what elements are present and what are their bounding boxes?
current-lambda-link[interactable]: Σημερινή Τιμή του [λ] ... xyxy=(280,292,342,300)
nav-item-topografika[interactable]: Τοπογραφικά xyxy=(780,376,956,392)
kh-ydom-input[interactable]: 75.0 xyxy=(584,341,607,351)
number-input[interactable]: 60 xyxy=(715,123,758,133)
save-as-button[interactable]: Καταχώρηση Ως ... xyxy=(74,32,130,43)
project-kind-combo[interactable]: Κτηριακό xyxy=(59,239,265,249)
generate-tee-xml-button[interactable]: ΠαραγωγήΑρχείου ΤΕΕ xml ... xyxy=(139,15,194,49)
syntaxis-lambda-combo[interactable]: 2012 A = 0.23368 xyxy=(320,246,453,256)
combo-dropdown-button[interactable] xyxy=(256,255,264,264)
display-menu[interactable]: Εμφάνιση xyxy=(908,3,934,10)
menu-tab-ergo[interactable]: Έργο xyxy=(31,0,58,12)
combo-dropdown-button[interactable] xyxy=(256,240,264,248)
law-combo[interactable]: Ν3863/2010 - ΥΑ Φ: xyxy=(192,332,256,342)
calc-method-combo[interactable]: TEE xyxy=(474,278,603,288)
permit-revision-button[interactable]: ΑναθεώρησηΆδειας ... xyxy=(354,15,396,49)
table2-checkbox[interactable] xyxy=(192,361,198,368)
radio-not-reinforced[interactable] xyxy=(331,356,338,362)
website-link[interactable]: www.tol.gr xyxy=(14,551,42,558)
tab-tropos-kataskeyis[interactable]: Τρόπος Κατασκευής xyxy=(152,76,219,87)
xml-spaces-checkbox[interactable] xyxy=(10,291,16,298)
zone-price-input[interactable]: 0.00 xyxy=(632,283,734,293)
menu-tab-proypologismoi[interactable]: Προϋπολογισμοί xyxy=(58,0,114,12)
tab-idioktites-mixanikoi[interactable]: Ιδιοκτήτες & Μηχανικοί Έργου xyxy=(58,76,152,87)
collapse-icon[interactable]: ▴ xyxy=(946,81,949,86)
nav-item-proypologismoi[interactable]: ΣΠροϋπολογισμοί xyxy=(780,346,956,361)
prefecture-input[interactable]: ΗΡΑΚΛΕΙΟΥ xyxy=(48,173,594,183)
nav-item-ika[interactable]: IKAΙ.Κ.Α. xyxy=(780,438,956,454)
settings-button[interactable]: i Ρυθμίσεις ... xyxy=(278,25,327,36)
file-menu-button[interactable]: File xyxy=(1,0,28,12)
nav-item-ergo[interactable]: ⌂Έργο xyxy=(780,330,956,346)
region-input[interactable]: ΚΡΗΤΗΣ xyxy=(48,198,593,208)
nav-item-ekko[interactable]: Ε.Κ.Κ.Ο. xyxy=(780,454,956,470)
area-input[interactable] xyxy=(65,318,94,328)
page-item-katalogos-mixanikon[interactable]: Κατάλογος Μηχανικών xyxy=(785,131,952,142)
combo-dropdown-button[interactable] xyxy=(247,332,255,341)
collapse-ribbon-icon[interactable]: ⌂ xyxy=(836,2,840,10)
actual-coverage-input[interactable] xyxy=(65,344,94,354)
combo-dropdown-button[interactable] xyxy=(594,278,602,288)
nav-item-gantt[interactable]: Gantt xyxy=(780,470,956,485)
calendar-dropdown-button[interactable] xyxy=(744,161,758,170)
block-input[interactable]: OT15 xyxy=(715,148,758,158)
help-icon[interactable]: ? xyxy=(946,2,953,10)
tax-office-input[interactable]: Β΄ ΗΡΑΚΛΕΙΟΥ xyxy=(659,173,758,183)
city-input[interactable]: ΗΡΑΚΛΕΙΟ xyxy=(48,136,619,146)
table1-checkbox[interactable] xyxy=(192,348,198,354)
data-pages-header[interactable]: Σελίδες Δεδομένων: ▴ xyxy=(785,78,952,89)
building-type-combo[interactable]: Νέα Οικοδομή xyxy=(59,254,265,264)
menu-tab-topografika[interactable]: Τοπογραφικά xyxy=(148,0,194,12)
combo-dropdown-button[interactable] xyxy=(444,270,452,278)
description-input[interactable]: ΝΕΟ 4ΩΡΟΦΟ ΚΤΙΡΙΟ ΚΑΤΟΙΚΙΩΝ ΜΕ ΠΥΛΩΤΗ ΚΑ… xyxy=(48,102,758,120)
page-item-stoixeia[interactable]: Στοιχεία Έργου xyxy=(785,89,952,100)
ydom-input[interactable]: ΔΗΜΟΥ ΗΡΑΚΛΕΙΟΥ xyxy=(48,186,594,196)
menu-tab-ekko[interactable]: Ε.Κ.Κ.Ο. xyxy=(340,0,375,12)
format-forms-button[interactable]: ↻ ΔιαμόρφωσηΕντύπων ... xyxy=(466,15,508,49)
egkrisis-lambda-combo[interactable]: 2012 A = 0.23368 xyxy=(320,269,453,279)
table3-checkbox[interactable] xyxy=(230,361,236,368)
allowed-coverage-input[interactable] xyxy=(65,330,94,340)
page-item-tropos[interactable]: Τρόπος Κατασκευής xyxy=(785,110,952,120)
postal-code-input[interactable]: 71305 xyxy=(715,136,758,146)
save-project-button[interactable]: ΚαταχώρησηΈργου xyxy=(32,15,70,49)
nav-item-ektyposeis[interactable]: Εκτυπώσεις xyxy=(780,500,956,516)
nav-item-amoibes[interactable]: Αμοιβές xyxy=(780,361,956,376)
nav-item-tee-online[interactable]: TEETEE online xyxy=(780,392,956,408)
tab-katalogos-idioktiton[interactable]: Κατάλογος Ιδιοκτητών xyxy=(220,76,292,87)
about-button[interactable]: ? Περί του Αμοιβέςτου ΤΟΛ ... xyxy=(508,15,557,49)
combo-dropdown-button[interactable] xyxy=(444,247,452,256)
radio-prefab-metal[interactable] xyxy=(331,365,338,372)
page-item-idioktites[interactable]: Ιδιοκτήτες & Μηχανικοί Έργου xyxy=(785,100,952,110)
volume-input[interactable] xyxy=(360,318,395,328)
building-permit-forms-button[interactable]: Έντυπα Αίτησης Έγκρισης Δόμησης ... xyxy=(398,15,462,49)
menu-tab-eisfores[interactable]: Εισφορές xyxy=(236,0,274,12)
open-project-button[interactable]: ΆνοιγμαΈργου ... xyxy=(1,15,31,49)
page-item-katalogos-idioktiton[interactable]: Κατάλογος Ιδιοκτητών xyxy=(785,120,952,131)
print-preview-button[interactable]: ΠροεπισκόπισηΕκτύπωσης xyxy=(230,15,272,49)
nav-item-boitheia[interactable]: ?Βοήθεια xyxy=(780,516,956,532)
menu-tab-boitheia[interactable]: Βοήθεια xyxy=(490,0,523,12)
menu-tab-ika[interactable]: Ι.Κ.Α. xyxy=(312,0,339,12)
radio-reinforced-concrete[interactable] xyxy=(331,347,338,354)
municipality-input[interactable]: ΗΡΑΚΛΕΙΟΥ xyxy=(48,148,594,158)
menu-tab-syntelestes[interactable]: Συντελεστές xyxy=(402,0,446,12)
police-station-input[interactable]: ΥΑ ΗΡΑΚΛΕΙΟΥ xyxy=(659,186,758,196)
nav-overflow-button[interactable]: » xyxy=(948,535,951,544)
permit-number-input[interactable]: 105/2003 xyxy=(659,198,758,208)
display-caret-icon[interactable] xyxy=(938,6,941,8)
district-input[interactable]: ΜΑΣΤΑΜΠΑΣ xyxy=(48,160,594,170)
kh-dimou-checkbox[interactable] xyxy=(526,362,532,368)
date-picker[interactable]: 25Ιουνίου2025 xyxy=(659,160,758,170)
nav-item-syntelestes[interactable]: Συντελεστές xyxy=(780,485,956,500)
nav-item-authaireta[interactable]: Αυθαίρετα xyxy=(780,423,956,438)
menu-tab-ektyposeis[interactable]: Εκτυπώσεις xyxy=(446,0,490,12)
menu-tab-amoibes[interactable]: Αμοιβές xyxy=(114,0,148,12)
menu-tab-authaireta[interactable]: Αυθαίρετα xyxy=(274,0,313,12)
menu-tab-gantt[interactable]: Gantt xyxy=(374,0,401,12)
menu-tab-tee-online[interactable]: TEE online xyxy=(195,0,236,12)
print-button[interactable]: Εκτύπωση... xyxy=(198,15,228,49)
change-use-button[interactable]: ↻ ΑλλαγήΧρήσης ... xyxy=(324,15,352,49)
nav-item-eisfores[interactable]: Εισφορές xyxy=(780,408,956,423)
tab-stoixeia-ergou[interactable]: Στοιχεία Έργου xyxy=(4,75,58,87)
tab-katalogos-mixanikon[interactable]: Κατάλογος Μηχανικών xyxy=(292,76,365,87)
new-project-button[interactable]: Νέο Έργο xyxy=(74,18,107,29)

[EXERCISE OBJECTIVE]
Show each line in the listing above that has "syntelestes".

[RESULT OF THIS EXERCISE]
menu-tab-syntelestes[interactable]: Συντελεστές xyxy=(402,0,446,12)
nav-item-syntelestes[interactable]: Συντελεστές xyxy=(780,485,956,500)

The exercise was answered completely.